At this juncture I got to know Bartenstein, who was brought to my notice by the Counts Starhemberg and Herberstein. At first I was strongly prejudiced against him, but then found him to be – as all who really know him must agree – a great statesman. Afterward I made much use of him to smooth out my tangles in the Ministry and to speak to one and the other, which, however, led me ever and again into fresh mazes and obscurities, so that presently I often became, contrary to my nature, undecided and mistrustful, and had God Himself not drawn a line by their all dying, I should never have been able to remedy this, for I preferred to suffer myself rather than to take violent decisions injurious to the honor and reputation of others – easily understandable, for these were all simply individual unpleasantnesses for me and they themselves all meant honorably; only they would not agree with each other, mostly out of ambition and because each wanted to have the bigger hand and voice in things. This mentality of theirs did affect policy, but never stopped me from deciding against them on central issues, in which Bartenstein gave me invaluable support and knew how to work on men’s minds, which was why I depended very greatly on his advice and presentation of affairs and how he came to enjoy so much credit in my eyes, which he never abused, so that he was really my adviser in chief when I came to the throne.
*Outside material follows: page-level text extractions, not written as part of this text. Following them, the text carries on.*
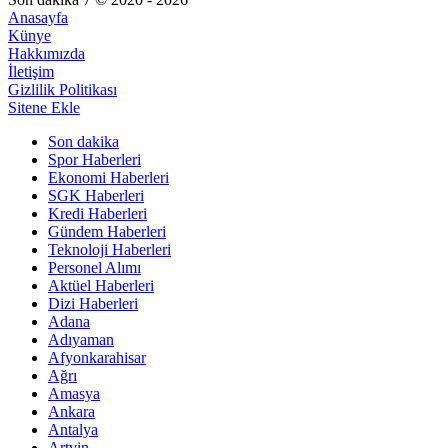
Anasayfa
Künye
Hakkımızda
İletişim
Gizlilik Politikası
Sitene Ekle
Son dakika
Spor Haberleri
Ekonomi Haberleri
SGK Haberleri
Kredi Haberleri
Gündem Haberleri
Teknoloji Haberleri
Personel Alımı
Aktüel Haberleri
Dizi Haberleri
Adana
Adıyaman
Afyonkarahisar
Ağrı
Amasya
Ankara
Antalya
Artvin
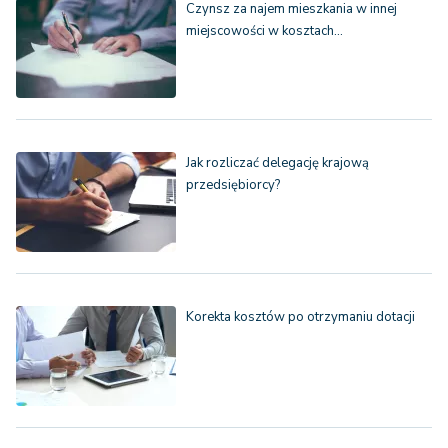
Czynsz za najem mieszkania w innej
miejscowości w kosztach…
Jak rozliczać delegację krajową
przedsiębiorcy?
Korekta kosztów po otrzymaniu dotacji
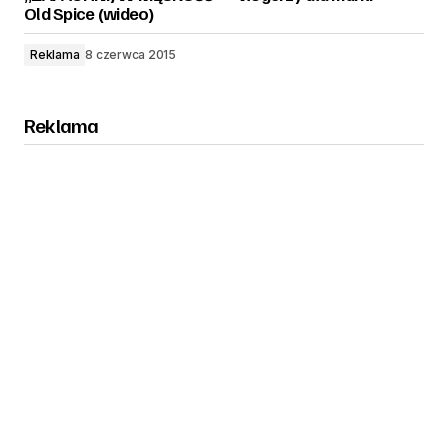
Old Spice (wideo)
Reklama
8 czerwca 2015
Reklama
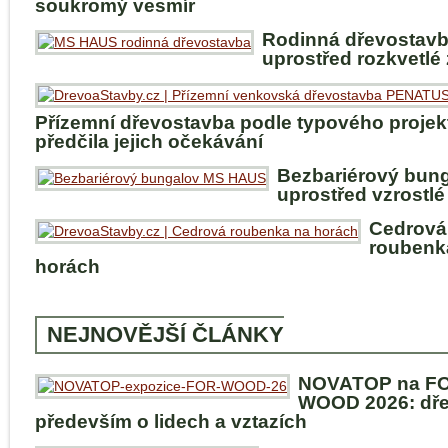
soukromý vesmír
Rodinná dřevostav
uprostřed rozkvetlé
Přízemní dřevostavba podle typového projek
předčila jejich očekávání
Bezbariérový bun
uprostřed vzrostlé
Cedrová
roubenk
horách
NEJNOVĚJŠÍ ČLÁNKY
NOVATOP na F
WOOD 2026: dře
především o lidech a vztazích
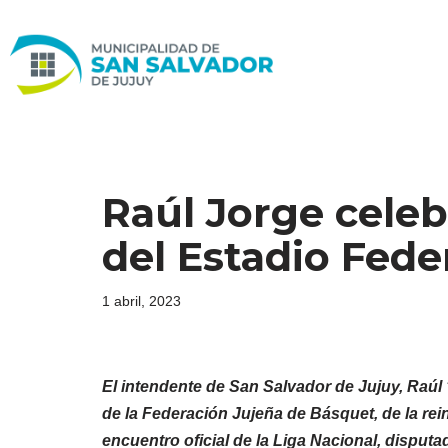
Ir
al
contenido
Raúl Jorge celeb
del Estadio Fed
1 abril, 2023
El intendente de San Salvador de Jujuy, Raúl 
de la Federación Jujeña de Básquet, de la re
encuentro oficial de la Liga Nacional, dispu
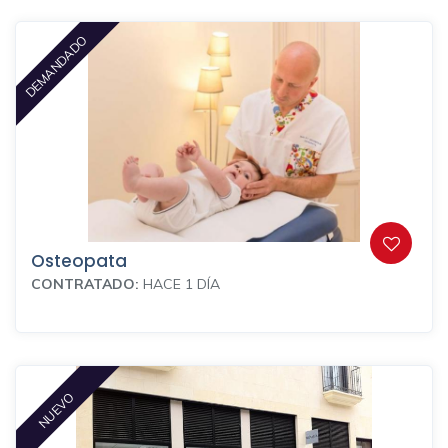
DEMANDADO
Osteopata
CONTRATADO:
HACE 1 DÍA
NUEVO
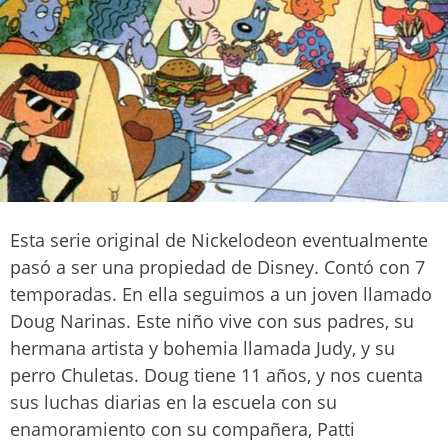
Esta serie original de Nickelodeon eventualmente
pasó a ser una propiedad de Disney. Contó con 7
temporadas. En ella seguimos a un joven llamado
Doug Narinas. Este niño vive con sus padres, su
hermana artista y bohemia llamada Judy, y su
perro Chuletas. Doug tiene 11 años, y nos cuenta
sus luchas diarias en la escuela con su
enamoramiento con su compañera, Patti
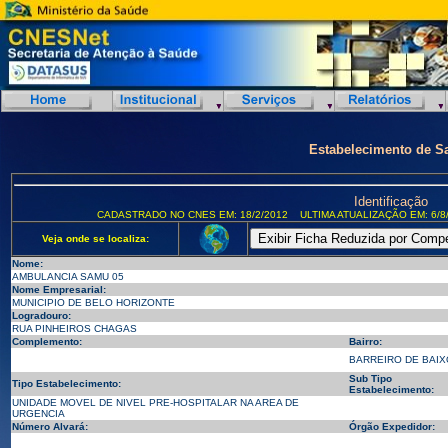
Estabelecimento de S
Identificação
CADASTRADO NO CNES EM: 18/2/2012
ULTIMA ATUALIZAÇÃO EM: 6/8
Veja onde se localiza:
Nome:
AMBULANCIA SAMU 05
Nome Empresarial:
MUNICIPIO DE BELO HORIZONTE
Logradouro:
RUA PINHEIROS CHAGAS
Complemento:
Bairro:
BARREIRO DE BAIX
Sub Tipo
Tipo Estabelecimento:
Estabelecimento:
UNIDADE MOVEL DE NIVEL PRE-HOSPITALAR NA AREA DE
URGENCIA
Número Alvará:
Órgão Expedidor:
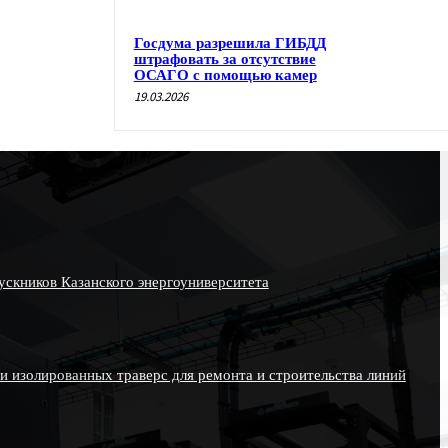
Госдума разрешила ГИБДД
штрафовать за отсутствие
ОСАГО с помощью камер
19.03.2026
скников Казанского энергоуниверситета
и изолированных траверс для ремонта и строительства линий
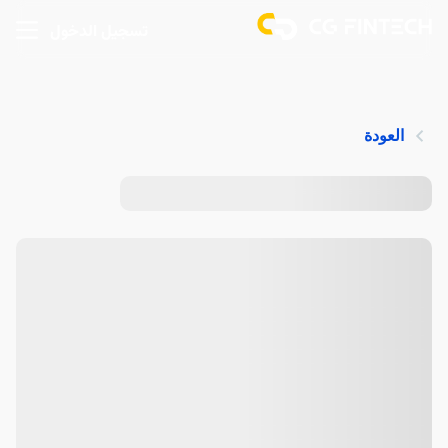
تسجيل الدخول
العودة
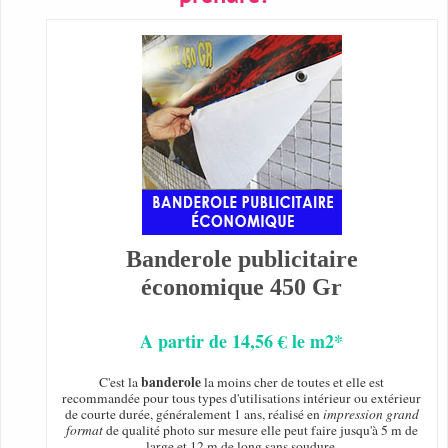
Banderole publicitaire
économique 450 Gr
A partir de 14,56 € le m2*
banderole
C'est la
la moins cher de toutes et elle est
recommandée pour tous types d'utilisations intérieur ou extérieur
de courte durée, généralement 1 ans, réalisé en
impression grand
format
de qualité photo sur mesure elle peut faire jusqu'à 5 m de
large et 12 m de long sans soudure.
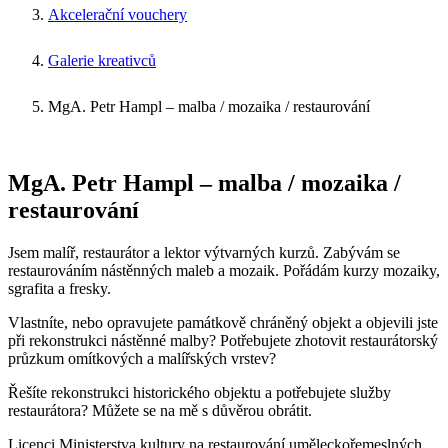
Akcelerační vouchery
Galerie kreativců
MgA. Petr Hampl – malba / mozaika / restaurování
MgA. Petr Hampl – malba / mozaika /
restaurování
Jsem malíř, restaurátor a lektor výtvarných kurzů. Zabývám se
restaurováním nástěnných maleb a mozaik. Pořádám kurzy mozaiky,
sgrafita a fresky.
Vlastníte, nebo opravujete památkově chráněný objekt a objevili jste
při rekonstrukci nástěnné malby? Potřebujete zhotovit restaurátorský
průzkum omítkových a malířských vrstev?
Řešíte rekonstrukci historického objektu a potřebujete služby
restaurátora? Můžete se na mě s důvěrou obrátit.
Licenci Ministerstva kultury na restaurování uměleckořemeslných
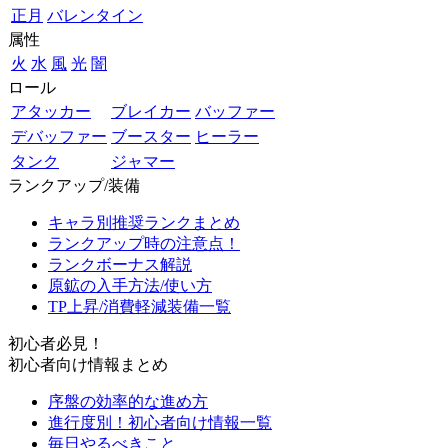
正月
バレンタイン
属性
火
水
風
光
闇
ロール
アタッカー
ブレイカー
バッファー
デバッファー
ブースター
ヒーラー
タンク
ジャマー
ランクアップ/装備
キャラ別推奨ランクまとめ
ランクアップ時の注意点！
ランクボーナス解説
原鉱の入手方法/使い方
TP上昇/消費軽減装備一覧
初心者必見！
初心者向け情報まとめ
序盤の効率的な進め方
進行度別！初心者向け情報一覧
毎日やるべきこと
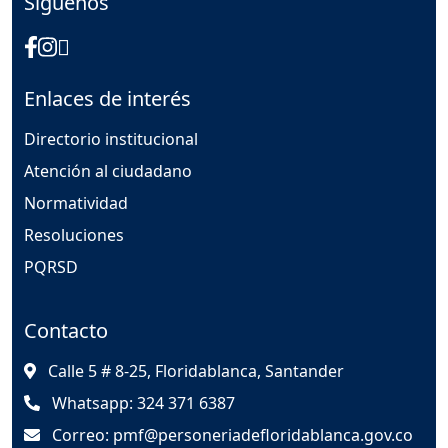
Síguenos
Enlaces de interés
Directorio institucional
Atención al ciudadano
Normatividad
Resoluciones
PQRSD
Contacto
Calle 5 # 8-25, Floridablanca, Santander
Whatsapp: 324 371 6387
Correo: pmf@personeriadefloridablanca.gov.co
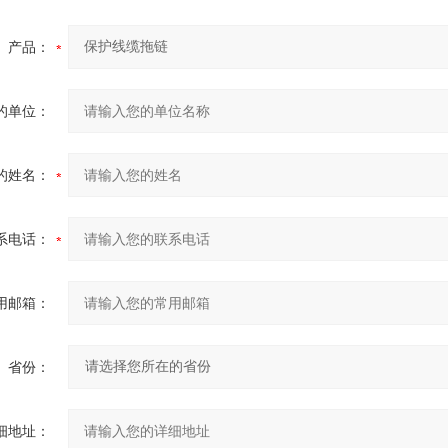
产品：
的单位：
的姓名：
系电话：
用邮箱：
省份：
细地址：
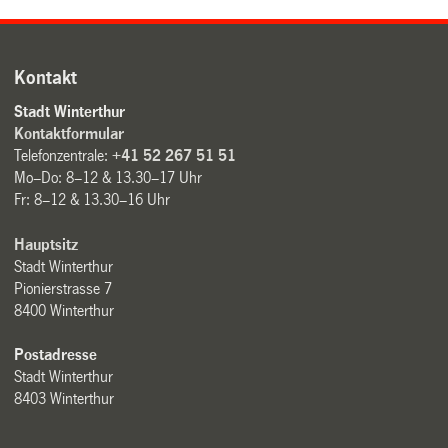
Kontakt
Stadt Winterthur
Kontaktformular
Telefonzentrale:
+41 52 267 51 51
Mo–Do: 8–12 & 13.30–17 Uhr
Fr: 8–12 & 13.30–16 Uhr
Hauptsitz
Stadt Winterthur
Pionierstrasse 7
8400 Winterthur
Postadresse
Stadt Winterthur
8403 Winterthur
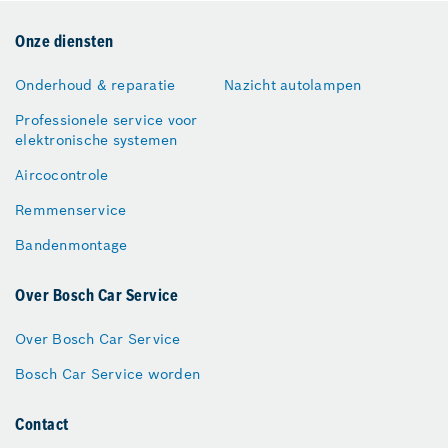
Onze diensten
Onderhoud & reparatie
Nazicht autolampen
Professionele service voor
elektronische systemen
Aircocontrole
Remmenservice
Bandenmontage
Over Bosch Car Service
Over Bosch Car Service
Bosch Car Service worden
Contact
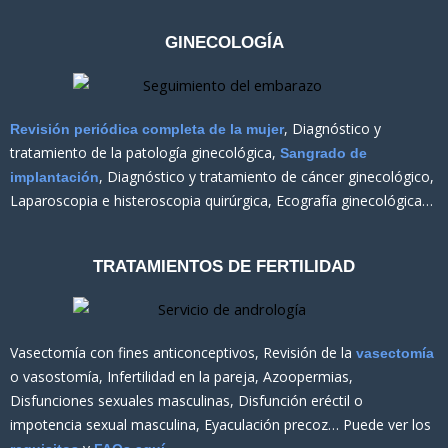
GINECOLOGÍA
, Diagnóstico y
Revisión periódica completa de la mujer
tratamiento de la patología ginecológica,
Sangrado de
, Diagnóstico y tratamiento de cáncer ginecológico,
implantación
Laparoscopia e histeroscopia quirúrgica, Ecografía ginecológica…
TRATAMIENTOS DE FERTILIDAD
Vasectomía con fines anticonceptivos, Revisión de la
vasectomía
o vasostomía, Infertilidad en la pareja, Azoopermias,
Disfunciones sexuales masculinas, Disfunción eréctil o
impotencia sexual masculina, Eyaculación precoz… Puede ver los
From the outset I decided and made it my principle, for my own inner guidance, to apply myself, with a pure mind and instant prayer to God, to put aside all secondary considerations, arrogance, ambition, or other passions, having on many occasions examined myself in respect of these things, and to undertake the business of government incumbent on me quietly and resolutely – a principle that has, indeed, been the one guidance which saved me, with God’s help, in my great need, and made me follow the resolutions taken by me, making it ever my chief maxim in all I did and left undone to trust only in God, Whose almighty hand singled me out for this position without move or desire of my own and Who would therefore also make me worthy through my conduct, principles, and intentions to fulfill properly the tasks laid on me, and thus to call down and preserve His almighty protection for myself and those He has set under me, which truth I had held daily before my eyes and maturely considered that my duty was not to myself personally but only to the public.